What you will do: Exactly the lines from the one holding "Public draft" to the end of the listing, both ends included, make up the expected answer.

Data:

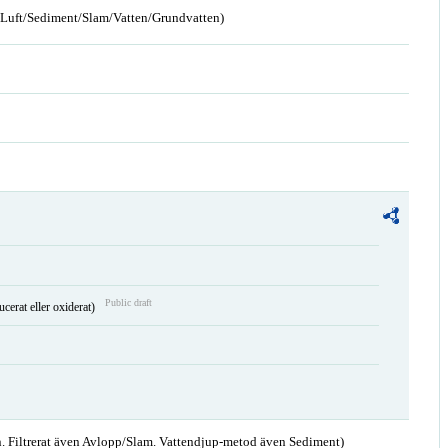
n/Luft/Sediment/Slam/Vatten/Grundvatten)
Public draft
ucerat eller oxiderat)
. Filtrerat även Avlopp/Slam. Vattendjup-metod även Sediment)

Your response:
Public draft
ucerat eller oxiderat)
. Filtrerat även Avlopp/Slam. Vattendjup-metod även Sediment)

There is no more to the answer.